Overall, the USPS said it had an adjusted loss of approximately $1.7 billion for the second quarter, essentially the same as it lost in the same quarter of 2021.
The adjusted loss excludes several items, such as discount rate changes, that the USPS says are outside of its control.
The Postal Service’s operating revenue for the quarter was just under $19.8 billion, compared to almost $18.9 billion in 2021.
Using generally accepted accounting principles, the Postal Service said it had a net loss of $639 million for the quarter, compared to $82 million in the same quarter of 2021.
For the first half of the fiscal year, the USPS recorded a net loss of $2.2 billion, compared to a profit of $236 million in the first half of fiscal 2021.
Revenues for the first half of the year totaled $41.1 billion, compared to $40.4 billion in the previous year.
DeJoy decried the Postal Service’s previous pricing decisions, saying the agency had been “severely damaged by at least 10 years of a defective pricing model.”
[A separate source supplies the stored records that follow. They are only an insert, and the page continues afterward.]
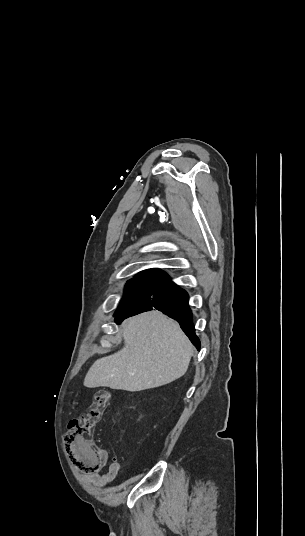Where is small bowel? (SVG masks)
I'll return each mask as SVG.
<instances>
[{
  "mask_svg": "<svg viewBox=\"0 0 305 536\" xmlns=\"http://www.w3.org/2000/svg\"><path fill=\"white\" fill-rule=\"evenodd\" d=\"M120 470H121L120 463L114 460L109 465L107 472L102 473V474H93V475L86 474L83 476V479L85 481L91 482L95 486L103 487V486L110 484L116 478V476L120 473Z\"/></svg>",
  "mask_w": 305,
  "mask_h": 536,
  "instance_id": "c3829d8e",
  "label": "small bowel"
}]
</instances>
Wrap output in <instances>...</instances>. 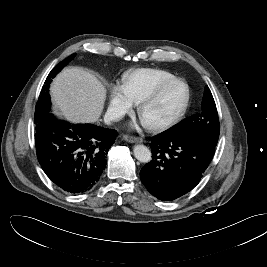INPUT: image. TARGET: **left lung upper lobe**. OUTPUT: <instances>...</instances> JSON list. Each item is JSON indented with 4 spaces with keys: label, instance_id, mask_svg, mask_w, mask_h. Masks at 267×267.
Segmentation results:
<instances>
[{
    "label": "left lung upper lobe",
    "instance_id": "left-lung-upper-lobe-1",
    "mask_svg": "<svg viewBox=\"0 0 267 267\" xmlns=\"http://www.w3.org/2000/svg\"><path fill=\"white\" fill-rule=\"evenodd\" d=\"M167 132L171 135L185 133L197 134L207 140L211 145H217L219 138V119L215 101L208 86H205L204 89L200 113L186 118Z\"/></svg>",
    "mask_w": 267,
    "mask_h": 267
}]
</instances>
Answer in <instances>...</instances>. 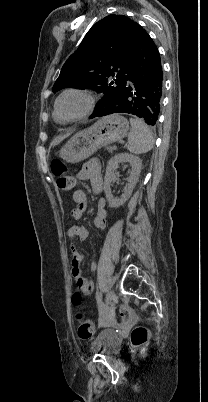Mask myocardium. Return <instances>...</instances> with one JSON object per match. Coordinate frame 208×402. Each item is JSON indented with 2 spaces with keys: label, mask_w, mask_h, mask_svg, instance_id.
I'll use <instances>...</instances> for the list:
<instances>
[{
  "label": "myocardium",
  "mask_w": 208,
  "mask_h": 402,
  "mask_svg": "<svg viewBox=\"0 0 208 402\" xmlns=\"http://www.w3.org/2000/svg\"><path fill=\"white\" fill-rule=\"evenodd\" d=\"M69 93H79V94L85 95L89 99V106L84 113H82L76 117L65 118L60 115L59 110H58V104H59V101L62 99V97ZM96 104H97V96L93 92H91L89 90L81 89V88H67V89L63 90L57 96V98L54 102V114L63 123L75 122V121H79V120L85 119L88 116H90L94 112V110L96 108Z\"/></svg>",
  "instance_id": "myocardium-1"
}]
</instances>
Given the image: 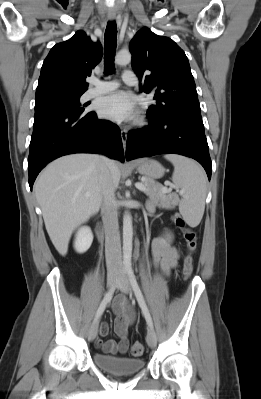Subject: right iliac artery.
<instances>
[{"label":"right iliac artery","instance_id":"right-iliac-artery-1","mask_svg":"<svg viewBox=\"0 0 261 399\" xmlns=\"http://www.w3.org/2000/svg\"><path fill=\"white\" fill-rule=\"evenodd\" d=\"M114 291H115V287L111 288L106 295L104 296L96 314H95V321H97L103 314V312L105 311L106 307L108 306V304L110 303L113 295H114Z\"/></svg>","mask_w":261,"mask_h":399}]
</instances>
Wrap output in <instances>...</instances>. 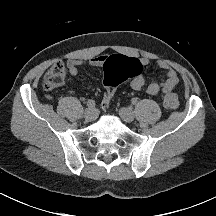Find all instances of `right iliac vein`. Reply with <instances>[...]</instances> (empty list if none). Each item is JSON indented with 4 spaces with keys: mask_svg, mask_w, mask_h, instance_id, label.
I'll return each instance as SVG.
<instances>
[{
    "mask_svg": "<svg viewBox=\"0 0 216 216\" xmlns=\"http://www.w3.org/2000/svg\"><path fill=\"white\" fill-rule=\"evenodd\" d=\"M97 110L95 108H87L84 112V118L87 121H93L97 118Z\"/></svg>",
    "mask_w": 216,
    "mask_h": 216,
    "instance_id": "1",
    "label": "right iliac vein"
}]
</instances>
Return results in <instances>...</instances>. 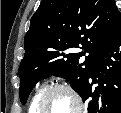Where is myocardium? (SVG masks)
<instances>
[{"label":"myocardium","instance_id":"myocardium-1","mask_svg":"<svg viewBox=\"0 0 121 113\" xmlns=\"http://www.w3.org/2000/svg\"><path fill=\"white\" fill-rule=\"evenodd\" d=\"M61 91L68 93L70 97L74 100L75 105L73 110H81L83 108L82 97L74 87L66 83H57L49 86L42 92L37 102L35 110L39 111L44 109L43 106L46 104L47 99L53 94Z\"/></svg>","mask_w":121,"mask_h":113}]
</instances>
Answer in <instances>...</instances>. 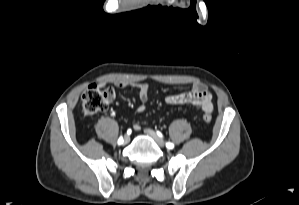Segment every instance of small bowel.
<instances>
[{"label": "small bowel", "mask_w": 299, "mask_h": 205, "mask_svg": "<svg viewBox=\"0 0 299 205\" xmlns=\"http://www.w3.org/2000/svg\"><path fill=\"white\" fill-rule=\"evenodd\" d=\"M104 84H98L99 87H103ZM119 87L123 88L126 87L127 84L119 83ZM138 92L139 100L141 101V105L138 106L137 112L144 113L146 110L145 103L148 100L149 96V85L145 82L133 83L131 84ZM167 104L170 105H195L200 107L204 112L210 113L213 110V103H212V95L207 90V88L200 83H194L191 89L187 92H182L178 94L168 95L165 98ZM134 130L140 129V124L135 123L133 125Z\"/></svg>", "instance_id": "1"}]
</instances>
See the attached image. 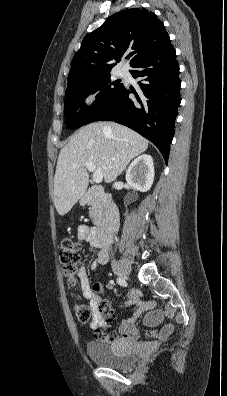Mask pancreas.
Wrapping results in <instances>:
<instances>
[{
    "label": "pancreas",
    "mask_w": 227,
    "mask_h": 396,
    "mask_svg": "<svg viewBox=\"0 0 227 396\" xmlns=\"http://www.w3.org/2000/svg\"><path fill=\"white\" fill-rule=\"evenodd\" d=\"M89 208V216L94 225H100L102 221L103 209L100 203L96 200H92Z\"/></svg>",
    "instance_id": "obj_1"
}]
</instances>
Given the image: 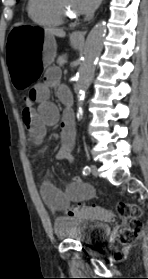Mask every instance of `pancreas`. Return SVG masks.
<instances>
[{"label": "pancreas", "instance_id": "cf45deb5", "mask_svg": "<svg viewBox=\"0 0 148 279\" xmlns=\"http://www.w3.org/2000/svg\"><path fill=\"white\" fill-rule=\"evenodd\" d=\"M65 62H66V56H65V55H62V56H60V57L57 59V63H58L60 66H63Z\"/></svg>", "mask_w": 148, "mask_h": 279}]
</instances>
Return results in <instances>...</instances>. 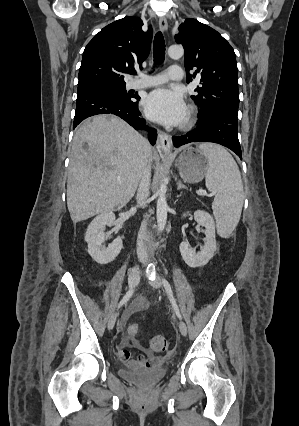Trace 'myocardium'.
<instances>
[{"mask_svg":"<svg viewBox=\"0 0 299 426\" xmlns=\"http://www.w3.org/2000/svg\"><path fill=\"white\" fill-rule=\"evenodd\" d=\"M196 120V109L193 106H190L188 108L187 117L184 121L182 127L184 129L191 127Z\"/></svg>","mask_w":299,"mask_h":426,"instance_id":"obj_1","label":"myocardium"}]
</instances>
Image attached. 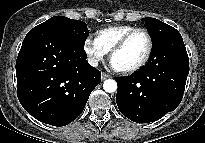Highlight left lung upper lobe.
Instances as JSON below:
<instances>
[{
	"label": "left lung upper lobe",
	"mask_w": 205,
	"mask_h": 143,
	"mask_svg": "<svg viewBox=\"0 0 205 143\" xmlns=\"http://www.w3.org/2000/svg\"><path fill=\"white\" fill-rule=\"evenodd\" d=\"M145 26L148 29V32L151 36L153 46L157 45L166 36L178 32L175 28L171 27L170 25H167L166 23H163L158 19L150 17L145 18ZM150 61L151 58H149L145 67L149 66Z\"/></svg>",
	"instance_id": "left-lung-upper-lobe-1"
}]
</instances>
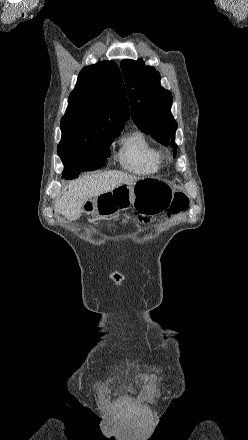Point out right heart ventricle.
I'll use <instances>...</instances> for the list:
<instances>
[{
    "mask_svg": "<svg viewBox=\"0 0 248 440\" xmlns=\"http://www.w3.org/2000/svg\"><path fill=\"white\" fill-rule=\"evenodd\" d=\"M117 156L122 168L136 175H152L161 168L160 151L141 132L122 139Z\"/></svg>",
    "mask_w": 248,
    "mask_h": 440,
    "instance_id": "e07e8e85",
    "label": "right heart ventricle"
}]
</instances>
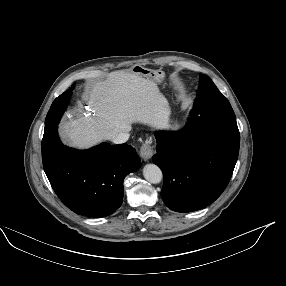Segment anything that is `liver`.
Returning a JSON list of instances; mask_svg holds the SVG:
<instances>
[{
  "instance_id": "liver-1",
  "label": "liver",
  "mask_w": 286,
  "mask_h": 286,
  "mask_svg": "<svg viewBox=\"0 0 286 286\" xmlns=\"http://www.w3.org/2000/svg\"><path fill=\"white\" fill-rule=\"evenodd\" d=\"M85 101L94 113L77 114L61 125L62 137L82 149L129 132L135 122L163 129L170 115L157 83L131 70L112 72L107 80L92 85Z\"/></svg>"
}]
</instances>
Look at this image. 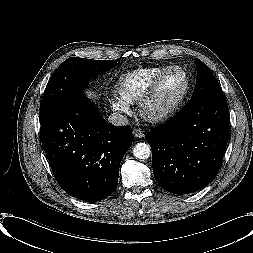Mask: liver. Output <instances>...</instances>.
<instances>
[{
  "mask_svg": "<svg viewBox=\"0 0 253 253\" xmlns=\"http://www.w3.org/2000/svg\"><path fill=\"white\" fill-rule=\"evenodd\" d=\"M86 94H87L88 97H90V98H96V95H95L92 91H86Z\"/></svg>",
  "mask_w": 253,
  "mask_h": 253,
  "instance_id": "obj_1",
  "label": "liver"
}]
</instances>
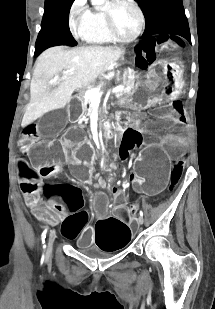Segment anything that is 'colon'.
<instances>
[{"mask_svg": "<svg viewBox=\"0 0 215 309\" xmlns=\"http://www.w3.org/2000/svg\"><path fill=\"white\" fill-rule=\"evenodd\" d=\"M43 159L45 160V163L43 165H51L56 163L55 158L51 155L44 156ZM77 221L83 224L85 221L84 216L82 214L77 215Z\"/></svg>", "mask_w": 215, "mask_h": 309, "instance_id": "colon-1", "label": "colon"}]
</instances>
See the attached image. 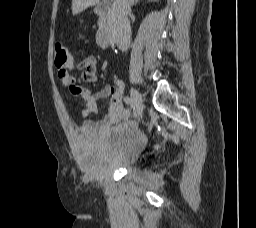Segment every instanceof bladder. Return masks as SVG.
Returning a JSON list of instances; mask_svg holds the SVG:
<instances>
[{"instance_id":"obj_1","label":"bladder","mask_w":256,"mask_h":228,"mask_svg":"<svg viewBox=\"0 0 256 228\" xmlns=\"http://www.w3.org/2000/svg\"><path fill=\"white\" fill-rule=\"evenodd\" d=\"M146 136L134 126L110 129L103 135L81 133L76 150L81 161L95 179H102L116 169H128L137 160Z\"/></svg>"}]
</instances>
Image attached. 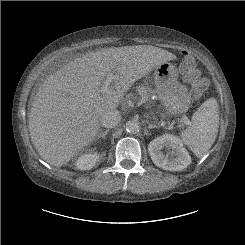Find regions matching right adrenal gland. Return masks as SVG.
<instances>
[{
	"label": "right adrenal gland",
	"instance_id": "1",
	"mask_svg": "<svg viewBox=\"0 0 245 245\" xmlns=\"http://www.w3.org/2000/svg\"><path fill=\"white\" fill-rule=\"evenodd\" d=\"M108 132H109V130H105V131L100 132L98 134V136L95 138V141H98L100 138L105 139V136L107 135Z\"/></svg>",
	"mask_w": 245,
	"mask_h": 245
}]
</instances>
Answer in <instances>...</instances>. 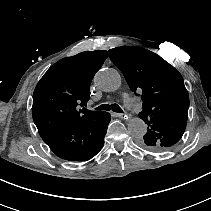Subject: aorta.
Wrapping results in <instances>:
<instances>
[{
  "label": "aorta",
  "instance_id": "1",
  "mask_svg": "<svg viewBox=\"0 0 211 211\" xmlns=\"http://www.w3.org/2000/svg\"><path fill=\"white\" fill-rule=\"evenodd\" d=\"M94 83L103 91L113 92L121 86V76L114 69H102L96 73ZM128 130L132 136L139 138L146 133L147 126L141 118L135 117L129 119Z\"/></svg>",
  "mask_w": 211,
  "mask_h": 211
}]
</instances>
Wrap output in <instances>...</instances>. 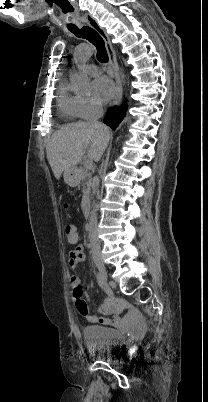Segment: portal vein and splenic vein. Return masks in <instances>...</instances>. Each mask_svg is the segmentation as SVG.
I'll use <instances>...</instances> for the list:
<instances>
[{
    "label": "portal vein and splenic vein",
    "instance_id": "obj_1",
    "mask_svg": "<svg viewBox=\"0 0 208 402\" xmlns=\"http://www.w3.org/2000/svg\"><path fill=\"white\" fill-rule=\"evenodd\" d=\"M83 164H84V168H86V170H91V168H93L92 160H84Z\"/></svg>",
    "mask_w": 208,
    "mask_h": 402
}]
</instances>
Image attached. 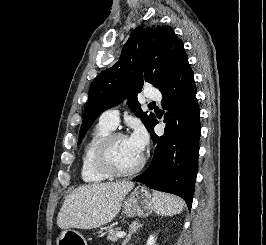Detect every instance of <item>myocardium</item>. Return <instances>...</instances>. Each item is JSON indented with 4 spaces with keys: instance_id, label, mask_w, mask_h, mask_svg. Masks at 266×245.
I'll return each instance as SVG.
<instances>
[{
    "instance_id": "f54148a6",
    "label": "myocardium",
    "mask_w": 266,
    "mask_h": 245,
    "mask_svg": "<svg viewBox=\"0 0 266 245\" xmlns=\"http://www.w3.org/2000/svg\"><path fill=\"white\" fill-rule=\"evenodd\" d=\"M118 137H126L124 133L118 131H111L100 142L94 153V162L98 171L111 179L128 178L136 175L144 165V158L140 156L136 166L128 172H118L114 169L111 162V148L112 144Z\"/></svg>"
}]
</instances>
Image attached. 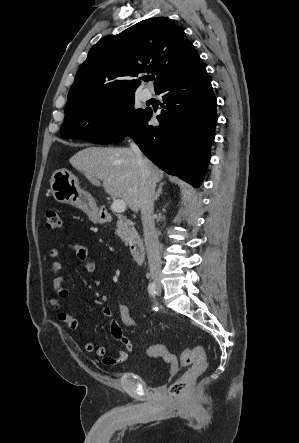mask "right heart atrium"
Listing matches in <instances>:
<instances>
[{
	"label": "right heart atrium",
	"mask_w": 299,
	"mask_h": 443,
	"mask_svg": "<svg viewBox=\"0 0 299 443\" xmlns=\"http://www.w3.org/2000/svg\"><path fill=\"white\" fill-rule=\"evenodd\" d=\"M102 126L106 133L115 132L121 122L120 110L116 107H109L104 110L101 116Z\"/></svg>",
	"instance_id": "d8ad5b80"
}]
</instances>
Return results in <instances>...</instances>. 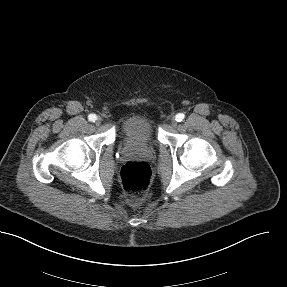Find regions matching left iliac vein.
I'll return each instance as SVG.
<instances>
[{
	"mask_svg": "<svg viewBox=\"0 0 287 287\" xmlns=\"http://www.w3.org/2000/svg\"><path fill=\"white\" fill-rule=\"evenodd\" d=\"M171 125H172L173 127H176V126H177V121H176V119L172 118V120H171Z\"/></svg>",
	"mask_w": 287,
	"mask_h": 287,
	"instance_id": "4c4485c4",
	"label": "left iliac vein"
}]
</instances>
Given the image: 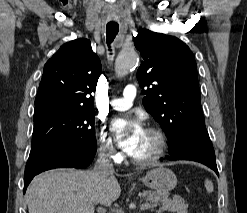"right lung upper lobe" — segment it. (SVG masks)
<instances>
[{
	"label": "right lung upper lobe",
	"instance_id": "cb5924a9",
	"mask_svg": "<svg viewBox=\"0 0 247 213\" xmlns=\"http://www.w3.org/2000/svg\"><path fill=\"white\" fill-rule=\"evenodd\" d=\"M100 74L101 62L89 40L62 45L44 66L34 112L54 107L94 110L90 94Z\"/></svg>",
	"mask_w": 247,
	"mask_h": 213
}]
</instances>
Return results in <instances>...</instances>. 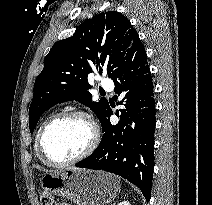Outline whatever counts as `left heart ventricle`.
<instances>
[{
    "label": "left heart ventricle",
    "mask_w": 212,
    "mask_h": 205,
    "mask_svg": "<svg viewBox=\"0 0 212 205\" xmlns=\"http://www.w3.org/2000/svg\"><path fill=\"white\" fill-rule=\"evenodd\" d=\"M91 139V129L82 118L71 117L58 121L47 132L44 146L51 158L69 160L79 155Z\"/></svg>",
    "instance_id": "obj_1"
}]
</instances>
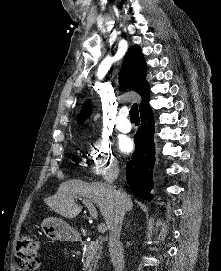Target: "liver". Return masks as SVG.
Listing matches in <instances>:
<instances>
[{
  "mask_svg": "<svg viewBox=\"0 0 221 271\" xmlns=\"http://www.w3.org/2000/svg\"><path fill=\"white\" fill-rule=\"evenodd\" d=\"M118 191L115 187H109L101 181H93V183H86L82 179H70V181H64L61 183L57 193L55 195H50L46 197L45 201L53 211H57L60 215L64 217H76L82 211V205L75 203V195H83V197H92L95 203H97L108 227L112 215L113 209L116 201V193ZM122 193V191H121ZM124 197V205L126 211L133 209V201L127 193Z\"/></svg>",
  "mask_w": 221,
  "mask_h": 271,
  "instance_id": "1",
  "label": "liver"
}]
</instances>
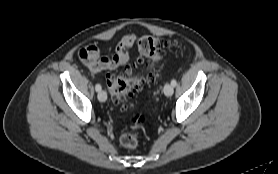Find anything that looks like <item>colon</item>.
I'll use <instances>...</instances> for the list:
<instances>
[{"instance_id": "colon-1", "label": "colon", "mask_w": 278, "mask_h": 174, "mask_svg": "<svg viewBox=\"0 0 278 174\" xmlns=\"http://www.w3.org/2000/svg\"><path fill=\"white\" fill-rule=\"evenodd\" d=\"M166 43L157 37L145 35L140 38L138 48L141 57L137 59V64L142 65L145 58L150 64L144 73L135 74L131 67L125 68L121 72L109 74L107 86L112 98L117 103H126L136 93L144 89L149 82L157 77L156 65L160 60V48ZM147 117L143 112H137L130 119L132 130L124 133L120 142L126 148H134L138 144V129L146 123Z\"/></svg>"}]
</instances>
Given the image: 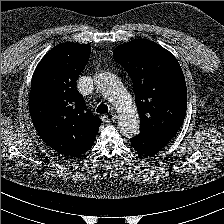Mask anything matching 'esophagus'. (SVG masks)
Returning <instances> with one entry per match:
<instances>
[{
    "label": "esophagus",
    "mask_w": 224,
    "mask_h": 224,
    "mask_svg": "<svg viewBox=\"0 0 224 224\" xmlns=\"http://www.w3.org/2000/svg\"><path fill=\"white\" fill-rule=\"evenodd\" d=\"M116 118H117L116 114L109 113L102 117V121L105 123H110V122L114 121Z\"/></svg>",
    "instance_id": "34e87169"
}]
</instances>
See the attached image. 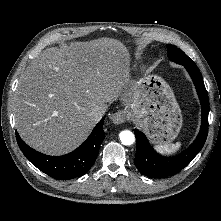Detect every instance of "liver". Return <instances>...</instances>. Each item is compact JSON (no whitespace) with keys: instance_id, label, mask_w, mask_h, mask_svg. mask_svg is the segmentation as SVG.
<instances>
[{"instance_id":"6515ba94","label":"liver","mask_w":221,"mask_h":221,"mask_svg":"<svg viewBox=\"0 0 221 221\" xmlns=\"http://www.w3.org/2000/svg\"><path fill=\"white\" fill-rule=\"evenodd\" d=\"M128 66L127 48L107 37L41 52L21 74L14 97L21 138L49 155L77 148L97 123L90 116L94 109L134 99Z\"/></svg>"}]
</instances>
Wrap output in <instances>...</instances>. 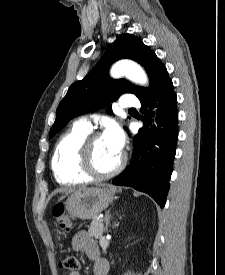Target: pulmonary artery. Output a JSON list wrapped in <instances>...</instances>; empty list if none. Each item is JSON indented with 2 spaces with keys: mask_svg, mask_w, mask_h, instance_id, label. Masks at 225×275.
Wrapping results in <instances>:
<instances>
[{
  "mask_svg": "<svg viewBox=\"0 0 225 275\" xmlns=\"http://www.w3.org/2000/svg\"><path fill=\"white\" fill-rule=\"evenodd\" d=\"M119 104L122 108H134L139 106V100L135 96L124 94L121 96ZM77 123L83 127L91 129V123L86 118H79Z\"/></svg>",
  "mask_w": 225,
  "mask_h": 275,
  "instance_id": "pulmonary-artery-1",
  "label": "pulmonary artery"
}]
</instances>
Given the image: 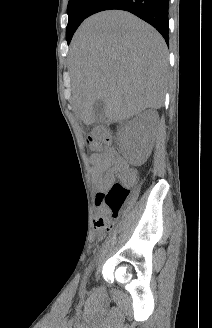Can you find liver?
I'll use <instances>...</instances> for the list:
<instances>
[{
    "label": "liver",
    "mask_w": 212,
    "mask_h": 328,
    "mask_svg": "<svg viewBox=\"0 0 212 328\" xmlns=\"http://www.w3.org/2000/svg\"><path fill=\"white\" fill-rule=\"evenodd\" d=\"M167 47L161 35L134 15L118 10L87 18L69 53L72 105L85 124L95 121L93 104L104 102L103 118L122 121L164 102Z\"/></svg>",
    "instance_id": "6515ba94"
}]
</instances>
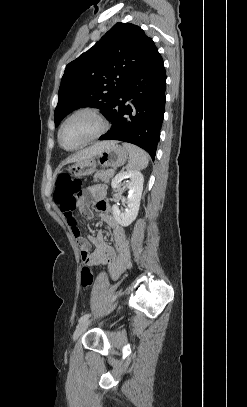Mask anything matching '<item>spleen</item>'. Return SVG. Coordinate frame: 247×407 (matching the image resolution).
<instances>
[{
    "label": "spleen",
    "mask_w": 247,
    "mask_h": 407,
    "mask_svg": "<svg viewBox=\"0 0 247 407\" xmlns=\"http://www.w3.org/2000/svg\"><path fill=\"white\" fill-rule=\"evenodd\" d=\"M123 146L129 153L128 170H142L147 167L149 156L144 150L129 143H123Z\"/></svg>",
    "instance_id": "1"
}]
</instances>
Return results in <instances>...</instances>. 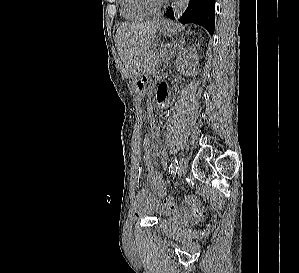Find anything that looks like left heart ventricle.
<instances>
[{"label":"left heart ventricle","mask_w":299,"mask_h":273,"mask_svg":"<svg viewBox=\"0 0 299 273\" xmlns=\"http://www.w3.org/2000/svg\"><path fill=\"white\" fill-rule=\"evenodd\" d=\"M161 0H150V2L151 3H153V4H157V3H159Z\"/></svg>","instance_id":"b2bd125f"}]
</instances>
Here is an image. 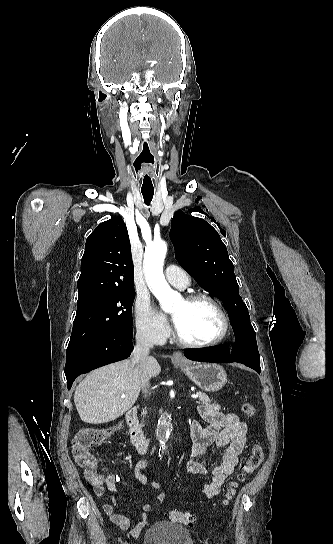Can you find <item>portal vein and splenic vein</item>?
<instances>
[{"label":"portal vein and splenic vein","instance_id":"obj_1","mask_svg":"<svg viewBox=\"0 0 333 544\" xmlns=\"http://www.w3.org/2000/svg\"><path fill=\"white\" fill-rule=\"evenodd\" d=\"M124 397H125V395H122V398H124ZM191 397L194 398V399H197V398H199V395L196 393V394H192Z\"/></svg>","mask_w":333,"mask_h":544}]
</instances>
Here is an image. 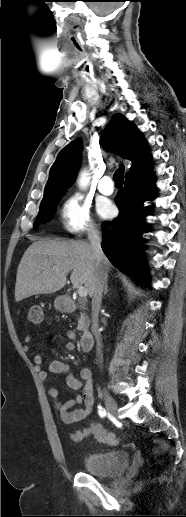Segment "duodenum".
<instances>
[{"label":"duodenum","instance_id":"duodenum-1","mask_svg":"<svg viewBox=\"0 0 186 517\" xmlns=\"http://www.w3.org/2000/svg\"><path fill=\"white\" fill-rule=\"evenodd\" d=\"M61 301L63 302L64 310L68 313H74L80 309V305L75 303L70 297L65 296L61 299ZM93 341L94 337L92 332L88 329L83 330L80 336V347L82 351H90L93 346Z\"/></svg>","mask_w":186,"mask_h":517}]
</instances>
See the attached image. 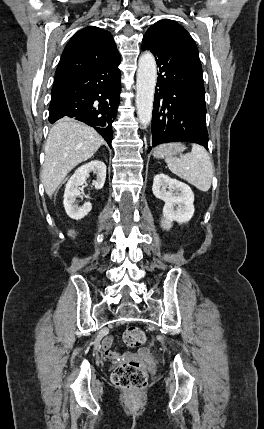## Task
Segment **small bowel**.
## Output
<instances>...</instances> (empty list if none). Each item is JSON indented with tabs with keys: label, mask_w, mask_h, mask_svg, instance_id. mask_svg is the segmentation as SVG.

That legacy “cannot be satisfied by one or two annual price increases — especially in this inflationary environment,” DeJoy said.
DeJoy also used the meeting to reinforce his plan to move cautiously on buying electric mail delivery trucks.
“We are confident we made the best decision for the Postal Service considering our delivery profile,” he said.
The postmaster general also pointed out that USPS is developing plans to “reinvent and modernize” its network of mail- processing centers and mail delivery units.
“We are ready for our long journey to make both the transactional and structural improvements required to finish what we set out to do … Deliver for America,” DeJoy said.
Several speakers at the meeting said the new Postal Service Reform Act of 2022 and DeJoy’s 10-year Delivering for America plan are moving the agency toward self-sufficiency.
Joseph Corbett, the Postal Service’s chief financial officer, warned that the USPS balance sheet “is still too weak.”
The USPS said it expected some financial gains from the new postal law would be included in the agency’s third-quarter results.